Makale

Anime ve Manga 36 Code Geass

“Dünya sadece güzel sözlerle değiştirilemez” – Lelouch Lamperouge

Anime ve Manga köşemizde bu hafta, 2006 yılının en başarılı animelerinden biri olan Code Geass konuğumuz olacak. Yakın zamanda başladığım animesine kendimi kaptırınca, işin güzelliğinden sizin de yararlanmanızı istedim. Kurgusu ve senaryosu, o kadar ilginç geldi ki, işin içerisinde robotik savaşlar katılınca; “işte bu!” diye heyecanlanmadım değil hani.

Code Geass, ana hikayesi 50 bölümden oluşan bir anime serisi.

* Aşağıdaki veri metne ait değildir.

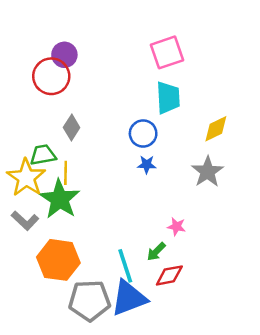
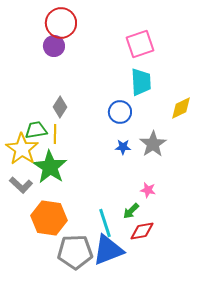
red circle: (51, 76) -> (61, 23), moved
blue star: (147, 165) -> (123, 147), moved
gray star: (208, 172) -> (153, 144), moved
yellow line: (66, 173) -> (55, 134), moved

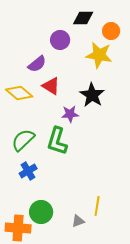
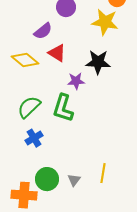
black star: (92, 95) -> (98, 62), turned -30
gray triangle: (78, 221) -> (74, 180), moved, turned -32

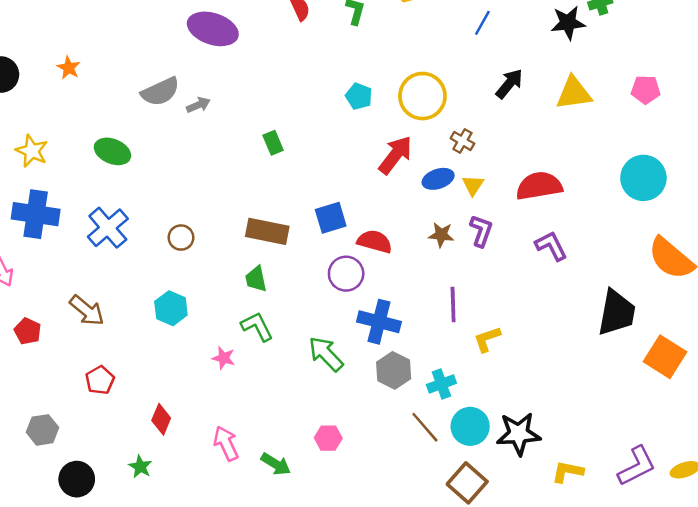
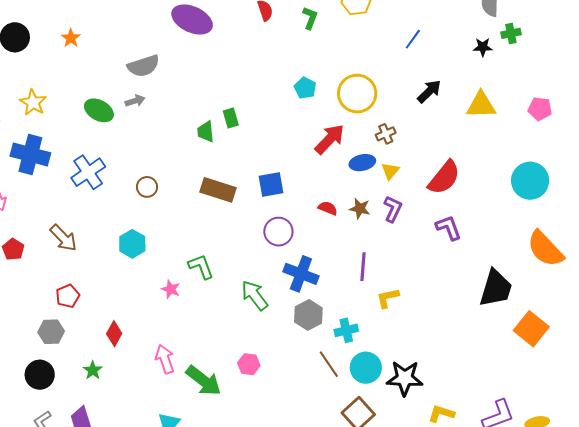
black star: (568, 23) -> (483, 47), size x0.7
gray arrow: (198, 105) -> (135, 101), moved
brown cross: (462, 141) -> (386, 134), turned 30
red semicircle: (539, 186) -> (444, 178), turned 132
red semicircle: (375, 241) -> (328, 208), moved, size x0.7
green trapezoid: (256, 279) -> (206, 132), moved
gray hexagon: (42, 430) -> (51, 332), moved
green arrow: (276, 464) -> (204, 381), size x1.5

Dört adet de OVA’sı ile tüm hikayeyi tamamlayabiliyoruz. İlk animesi Code Geass: Lelouch of the Rebellion adı altında, 2006 ve 2007 yılları arasında 25 bölüm olarak, Ichiro Okouchi tarafından yazıldı. İkinci sezonu ise Code Geass: Lelouch of the Rebellion R2 adı altında aynı yazarın kaleminden çıktı ve 25 bölümden oluşuyor. Code Geass R1 ve R2 olarak da bilinen anime, 2008 yılında da sona erdi. Sadece animesi değil, video oyunları ve bazı kitaplarıyla da ilgiyi üzerine toplamayı başardı.

Code Geass’ın mangası, animesi kadar popüler olamadı. Üzülerek söylemeliyim ki, mangasını okumaya başladıktan birkaç bölüm sonra bırakmanız mümkün. Animesi ve mangası arasında, konu ve karakter farklılıkları da var. Animede görülen o kibar, neşeli karakterler; mangada terör estirebiliyor. Benim size tavsiyem, animesini izleyin gözleriniz bayram etsin.

Code Geass, bizlere Britanya ve Japonya arasındaki savaşı anlatıyor. 10 Ağustos 2010 yılında başlayan Code Geass’ın hikayesi, bizlere Britanyalı Lelouch’un intikamını sunuyor.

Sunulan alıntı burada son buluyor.